Mark E Smith most memorably extolled the virtues of repetition; "All you daughters and sons who are sick of fancy music / we dig repetition / Repetition on the drums and we're never going to lose it / This is the three R's; Repetition, Repetition, Repetition."

David Grellier aka College is a firm believer in the mesmeric capacities of repetition. His adoration of 80s American pop culture, of Madonna, John Carpenter and the endless summer evenings of LA have left him with a sharply engraved image of exactly how he wants his pastiche to appear.
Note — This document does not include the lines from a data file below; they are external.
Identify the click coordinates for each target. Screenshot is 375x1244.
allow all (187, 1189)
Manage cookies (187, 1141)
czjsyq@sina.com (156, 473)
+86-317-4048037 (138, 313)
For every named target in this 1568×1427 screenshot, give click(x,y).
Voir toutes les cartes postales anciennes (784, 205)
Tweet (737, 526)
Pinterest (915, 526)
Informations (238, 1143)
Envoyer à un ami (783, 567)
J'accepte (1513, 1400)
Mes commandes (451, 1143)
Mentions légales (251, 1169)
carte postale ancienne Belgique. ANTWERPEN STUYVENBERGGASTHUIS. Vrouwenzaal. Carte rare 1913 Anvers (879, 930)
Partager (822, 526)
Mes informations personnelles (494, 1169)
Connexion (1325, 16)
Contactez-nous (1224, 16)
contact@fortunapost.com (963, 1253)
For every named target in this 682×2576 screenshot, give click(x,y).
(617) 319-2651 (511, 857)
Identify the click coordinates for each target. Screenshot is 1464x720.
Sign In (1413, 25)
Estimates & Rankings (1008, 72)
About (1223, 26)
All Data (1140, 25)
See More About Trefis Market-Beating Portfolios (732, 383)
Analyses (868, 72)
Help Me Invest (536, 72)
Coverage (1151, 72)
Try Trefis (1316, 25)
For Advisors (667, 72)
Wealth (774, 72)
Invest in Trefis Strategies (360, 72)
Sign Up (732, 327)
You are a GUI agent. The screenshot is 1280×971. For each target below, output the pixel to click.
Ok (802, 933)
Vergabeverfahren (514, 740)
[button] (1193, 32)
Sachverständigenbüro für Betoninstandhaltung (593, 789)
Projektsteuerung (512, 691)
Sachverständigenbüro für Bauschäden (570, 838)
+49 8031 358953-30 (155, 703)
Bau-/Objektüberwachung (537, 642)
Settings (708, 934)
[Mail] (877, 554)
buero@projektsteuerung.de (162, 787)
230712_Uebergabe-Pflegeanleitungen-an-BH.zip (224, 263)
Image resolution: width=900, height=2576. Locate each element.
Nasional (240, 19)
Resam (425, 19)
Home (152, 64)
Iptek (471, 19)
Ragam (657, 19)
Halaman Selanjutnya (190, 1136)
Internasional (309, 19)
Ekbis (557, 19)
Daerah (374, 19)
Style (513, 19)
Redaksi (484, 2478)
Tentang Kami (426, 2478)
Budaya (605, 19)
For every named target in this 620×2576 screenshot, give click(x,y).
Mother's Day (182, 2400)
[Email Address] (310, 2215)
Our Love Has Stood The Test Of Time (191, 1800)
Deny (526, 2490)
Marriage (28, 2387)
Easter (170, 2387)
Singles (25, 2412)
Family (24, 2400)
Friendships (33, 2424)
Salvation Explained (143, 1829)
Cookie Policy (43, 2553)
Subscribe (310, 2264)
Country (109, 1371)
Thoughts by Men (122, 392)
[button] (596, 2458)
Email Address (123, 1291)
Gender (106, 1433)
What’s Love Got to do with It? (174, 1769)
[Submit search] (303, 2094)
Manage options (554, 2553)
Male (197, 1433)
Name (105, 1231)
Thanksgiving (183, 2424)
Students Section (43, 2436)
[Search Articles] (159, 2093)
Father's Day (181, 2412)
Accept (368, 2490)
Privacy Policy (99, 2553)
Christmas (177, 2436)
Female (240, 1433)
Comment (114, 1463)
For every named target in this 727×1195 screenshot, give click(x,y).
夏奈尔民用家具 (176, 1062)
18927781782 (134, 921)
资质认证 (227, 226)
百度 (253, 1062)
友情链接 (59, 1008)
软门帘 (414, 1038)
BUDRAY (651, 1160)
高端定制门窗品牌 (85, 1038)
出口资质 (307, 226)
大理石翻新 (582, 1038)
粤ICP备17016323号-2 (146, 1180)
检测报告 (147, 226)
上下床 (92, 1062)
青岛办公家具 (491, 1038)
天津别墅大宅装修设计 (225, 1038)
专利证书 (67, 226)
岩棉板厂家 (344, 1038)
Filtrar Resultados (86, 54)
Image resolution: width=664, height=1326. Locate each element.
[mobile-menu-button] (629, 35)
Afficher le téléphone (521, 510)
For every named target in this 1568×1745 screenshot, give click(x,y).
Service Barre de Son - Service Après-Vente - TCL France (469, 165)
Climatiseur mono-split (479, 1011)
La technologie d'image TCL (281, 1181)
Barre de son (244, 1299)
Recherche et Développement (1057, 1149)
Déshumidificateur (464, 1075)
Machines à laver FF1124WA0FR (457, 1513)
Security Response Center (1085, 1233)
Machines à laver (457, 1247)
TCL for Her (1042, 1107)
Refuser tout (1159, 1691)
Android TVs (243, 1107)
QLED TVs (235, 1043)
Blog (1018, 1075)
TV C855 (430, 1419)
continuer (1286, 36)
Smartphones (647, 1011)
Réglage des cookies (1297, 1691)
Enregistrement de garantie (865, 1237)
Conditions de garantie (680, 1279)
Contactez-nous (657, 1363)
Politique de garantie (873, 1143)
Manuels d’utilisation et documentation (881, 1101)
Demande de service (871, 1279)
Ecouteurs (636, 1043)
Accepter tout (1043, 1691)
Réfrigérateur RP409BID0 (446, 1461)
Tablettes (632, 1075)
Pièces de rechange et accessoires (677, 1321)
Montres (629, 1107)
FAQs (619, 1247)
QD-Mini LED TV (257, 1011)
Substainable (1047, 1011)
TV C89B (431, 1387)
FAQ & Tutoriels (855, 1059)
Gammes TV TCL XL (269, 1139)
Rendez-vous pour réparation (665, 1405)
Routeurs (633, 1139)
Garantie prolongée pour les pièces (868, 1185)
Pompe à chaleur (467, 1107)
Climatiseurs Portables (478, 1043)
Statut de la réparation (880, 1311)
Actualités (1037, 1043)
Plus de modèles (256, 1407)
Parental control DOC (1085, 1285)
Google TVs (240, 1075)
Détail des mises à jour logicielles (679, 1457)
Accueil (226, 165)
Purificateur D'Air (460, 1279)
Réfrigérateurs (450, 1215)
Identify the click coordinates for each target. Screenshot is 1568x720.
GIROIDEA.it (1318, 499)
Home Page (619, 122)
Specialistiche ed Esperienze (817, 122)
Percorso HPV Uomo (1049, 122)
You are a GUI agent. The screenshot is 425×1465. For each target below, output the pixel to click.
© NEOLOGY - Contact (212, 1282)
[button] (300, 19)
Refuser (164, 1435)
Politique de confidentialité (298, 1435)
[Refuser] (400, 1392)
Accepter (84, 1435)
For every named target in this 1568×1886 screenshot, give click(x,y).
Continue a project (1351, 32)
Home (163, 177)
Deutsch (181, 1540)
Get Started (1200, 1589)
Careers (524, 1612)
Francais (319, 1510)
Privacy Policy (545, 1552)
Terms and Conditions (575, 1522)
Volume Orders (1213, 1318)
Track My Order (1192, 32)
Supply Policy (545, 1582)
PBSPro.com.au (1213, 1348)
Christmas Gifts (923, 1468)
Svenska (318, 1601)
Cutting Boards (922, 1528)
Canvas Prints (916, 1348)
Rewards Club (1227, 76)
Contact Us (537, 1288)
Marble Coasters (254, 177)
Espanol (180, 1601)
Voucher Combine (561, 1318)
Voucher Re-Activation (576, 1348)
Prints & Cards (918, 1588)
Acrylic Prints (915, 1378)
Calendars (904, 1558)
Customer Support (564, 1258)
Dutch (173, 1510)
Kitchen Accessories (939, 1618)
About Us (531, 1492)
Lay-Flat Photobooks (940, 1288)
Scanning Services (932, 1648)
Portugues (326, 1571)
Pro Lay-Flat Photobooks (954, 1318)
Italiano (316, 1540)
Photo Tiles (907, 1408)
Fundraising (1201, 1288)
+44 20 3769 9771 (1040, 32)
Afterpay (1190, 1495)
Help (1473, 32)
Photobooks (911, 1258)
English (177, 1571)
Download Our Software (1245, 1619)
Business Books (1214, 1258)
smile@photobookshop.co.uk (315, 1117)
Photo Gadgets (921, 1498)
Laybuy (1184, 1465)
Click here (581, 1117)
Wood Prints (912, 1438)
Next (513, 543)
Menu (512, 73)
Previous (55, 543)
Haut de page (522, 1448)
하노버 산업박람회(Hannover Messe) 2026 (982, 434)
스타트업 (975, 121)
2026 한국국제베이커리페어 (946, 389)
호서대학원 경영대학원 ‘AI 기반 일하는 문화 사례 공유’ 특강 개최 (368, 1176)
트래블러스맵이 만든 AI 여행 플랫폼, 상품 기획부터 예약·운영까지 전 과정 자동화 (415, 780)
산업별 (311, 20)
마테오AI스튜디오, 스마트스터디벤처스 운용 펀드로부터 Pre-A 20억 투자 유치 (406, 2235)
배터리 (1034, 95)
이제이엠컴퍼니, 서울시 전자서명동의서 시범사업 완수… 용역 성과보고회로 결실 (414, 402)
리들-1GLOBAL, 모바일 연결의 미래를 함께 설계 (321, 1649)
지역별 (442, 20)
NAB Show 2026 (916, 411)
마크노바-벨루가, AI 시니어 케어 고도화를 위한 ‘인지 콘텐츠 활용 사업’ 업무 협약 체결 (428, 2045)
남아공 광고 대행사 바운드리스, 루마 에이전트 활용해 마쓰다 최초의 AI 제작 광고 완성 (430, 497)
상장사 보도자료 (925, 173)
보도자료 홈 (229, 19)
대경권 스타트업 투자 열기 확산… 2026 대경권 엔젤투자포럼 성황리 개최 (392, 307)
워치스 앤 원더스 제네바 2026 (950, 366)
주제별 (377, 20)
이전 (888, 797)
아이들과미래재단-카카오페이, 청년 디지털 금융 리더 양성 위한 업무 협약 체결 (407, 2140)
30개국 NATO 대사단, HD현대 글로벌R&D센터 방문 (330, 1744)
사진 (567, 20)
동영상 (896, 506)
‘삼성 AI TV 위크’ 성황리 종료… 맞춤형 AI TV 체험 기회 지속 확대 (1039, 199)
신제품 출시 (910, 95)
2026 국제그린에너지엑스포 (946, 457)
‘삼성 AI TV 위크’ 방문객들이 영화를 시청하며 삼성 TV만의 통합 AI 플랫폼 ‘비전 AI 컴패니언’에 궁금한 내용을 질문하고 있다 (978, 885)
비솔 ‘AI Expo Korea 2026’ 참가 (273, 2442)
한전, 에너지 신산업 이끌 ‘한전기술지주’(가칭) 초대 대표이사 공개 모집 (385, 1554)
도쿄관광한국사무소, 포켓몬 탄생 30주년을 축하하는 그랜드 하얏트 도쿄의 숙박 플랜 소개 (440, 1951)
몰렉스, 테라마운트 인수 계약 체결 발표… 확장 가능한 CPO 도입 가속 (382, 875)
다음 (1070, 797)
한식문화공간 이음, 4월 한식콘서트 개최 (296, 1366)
And pastiche it most definitely is. For those whose only experience of College comes from the monumentally successful soundtrack to Nicolas Winding Refn's Drive, listening to Secret Diary will be an excessively comfortable listen. The monosyllabic keyboard of A Real Hero appears on practically every track, slowly grinding away into weightlessness. It is an album that is smugly, self-consciously hip, and doesn't suffer as a result.

Picking out individual tracks is probably unnecessary. Three of the tracks begin in precisely the same way as College's most famous song, while none of the others could be confused for any other current artist. In lieu of much in the way of a human voice, or even the novelty-centric commitment to house or techno progressions, Grellier has three ideas. 1. Analogue Keyboard / Motoric Beat Song. 2. Analog Keyboard Ambient Song. 3. Analog Keyboard / Motoric Beat Song With Vocals. Like picking out exactly what shade of black Armani sunglasses you think would fit nicely with your Stingray convertible and cocaine habit, removing the delirious noise of choice works to sharpen the mind. As Jeff Goldblum says in The Fly, Einstein only had one choice of shirt and pants in dizzying numbers. That way he didn't have to waste time thinking about what to wear.

There are occasionally slight diversions from the blueprint. 'Something Wrong Tonight' has a wonkiness suggestive of a chemically-induced head rush. 'She Never Came Back' is nicely Indie Pop within its solidly College-like pattern, and contains a surfeit of structure than must have given its writer a nosebleed.

The production is incredibly clinical. It has to be – few tracks here contain much in the way of instrumentation. Aside from regulation synth and beats, a guest vocal here or echoing ambience there, the canvas is pretty clean. I dream of a When Saints Go Machine album produced by College; but then perhaps they'd spend too much time arguing over who had the idea first. You know what they say about putting hungry tigers in the same cage.

Thinking about it, the press release that accompanied my copy of the album may actually have been an exercise in conceptual literature. The beauty of the physical form of the product is extolled over all else: "The 80s-esque cover art for both records is perfectly executed, providing another reason to invest in College, particularly in the limited edition coloured vinyl editions." It perfectly encapsulates the notion of art as a commodity, and is a reminder of the cynical, or pragmatic age that it recalls.